Kocaeli Büyükşehir Belediyesi, yeni bir uygulama başlatarak bölge halkının sevgisini kazanıyor. Belediye otobüslerine kütüphane koydu. Yoğun ilgi ile karşılandı. Ulaşım ağına kattığı yeni otobüslerle binenler, arkalarına yaslanarak yol boyunca kitap okuma imkanına kavuştular.
Başta, Kocaeli Belediyesi yayınları olmak üzere tanınmış şair ve yazarların yer aldığı kütüphaneden kitabı alan yolcular, yolculuklarını kitap okuyarak geçiriyor.
Hizmete girdiği andan itibaren yolcuların beğenisini kazanan kütüphaneli otobüsler, birçok farkli kitap ile yolculara verdiği hizmet ile, şehir içinde yolculuk yapan kişiler için bulunmaz bir fırsat sunuyor.
Ne güzel değil mi? Gideceğin yere kadar sıkılmamak için vede iyi vakit geçirmek için en  önemli bir arkadaş olarak kitap okuma imkanı.
Kocaeli Büyükşehir Belediyesi tarafından satın alınan 263 yeni otobüsün tamamında kütüphane bulunuyor. Yöneticiler tebrik ediyorum. Böylesine güzel bir hizmeti halkın yanına sunmasu bizi mutlu etti.

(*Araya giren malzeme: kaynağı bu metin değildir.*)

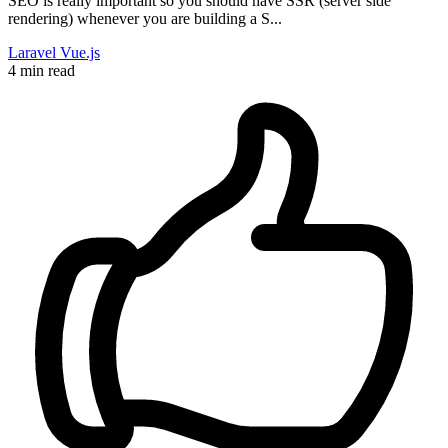
SEO is really important so you should have SSR (server side
rendering) whenever you are building a S...
Laravel
Vue.js
4 min read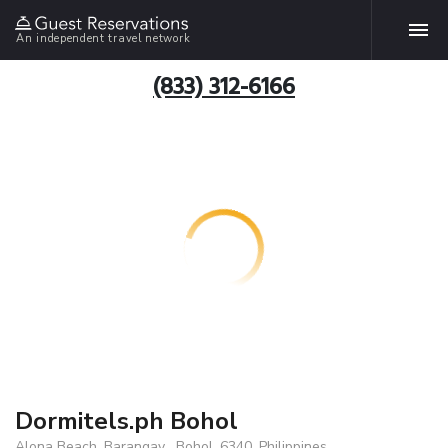
An independent travel network
(833) 312-6166
Dormitels.ph Bohol
Alona Beach, Barangay , Bohol, 6340, Philippines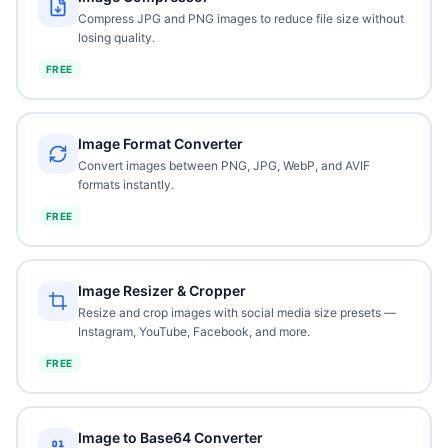
Compress JPG and PNG images to reduce file size without
losing quality.
FREE
Image Format Converter
Convert images between PNG, JPG, WebP, and AVIF
formats instantly.
FREE
Image Resizer & Cropper
Resize and crop images with social media size presets —
Instagram, YouTube, Facebook, and more.
FREE
Image to Base64 Converter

Emeği geöen her bir yetkiliye teşekkürlerimizi sunuyoruzs.
Günümüzde kitap ve gazete okumak isteyenlerin hizmeti ayağına getiren Belediye, çok önemli bir görevi üstlenmiş durumda. Okuma alışkanlığının giderek azaldığı ve herşeyin seyrine daldığımız şu günlerde, böyle kültürel bir hizmet takdire şayan.
Okumaya üşenen bir toplum oluyoruz. Biraz da, hazır konu açılmışken öz kritik yapayım dedim. Okumayı terk ederek görsele yönelen bazı kişiler, vakit ayıramamktan şikayet edenlere, buyrun kitabı elinizin altına getiriyorlar. Bütün iş, uzanıp oradan herhangi bir kitabı alarak, gideceğin yere kadar birkaç dakika da olsa okuma yani okumadan uzaklaşmama. Bütün isteğimiz, derdimiz bu. Lütfen günde en az bir kaç sayfa kitap okuyun.
“Yok ben zaten internetten herşeyi indiriyorum” diyenlere cevabımız: Yalnız görerek olmuyor. Mutlaka bir kaç sayfa okumak gerekiyor. Ouma işini ihmal etmeyelim. Okuyan insan, geniş düşünür, olayları farklı yorumlar. Kendini farkında olmadan olağanüstü geliştirir. Denemekte fayda var. Teklif bizden, takdir sizden.
PÜF NOKTASI
Manidar konuşma
Dede-torun karşılıklı konuşmaya başlar. “Hayat nedir dedeciğim?” diye sormuştum.
Dedem: “Ezanla namaza arasıdır.” dedi. 
“-Buda ne demek! Ömür o kadar kısa mı dedeciğim?”
Dedesi tebessüm ederek: “Ne zannettin ya. Evet o kadar kısa.”
“Ama bu ezanla, bu namaz nedir bilir misin?” diye sordu.
Bilemedim. “Nedir ki?” dedim.
“-O namaz; ezansız namaz, o ezan ise namazsız ezandır.”
“-Onlarda nedir dedeciğim?” dediğimde başımı okyaşıp: “Hani geçen gece Talip amcanın bebeğinin kulağına o gün ezan okumuştuk ya... Namazsız ezan değilmiydi o ezan” dedi.
“-Ya ezansız namaz?” diye sordum. Yüzüme baktı, baktı ve;
“-Bir gün deden öldüğünde onu da öğrenirsin!” dedi.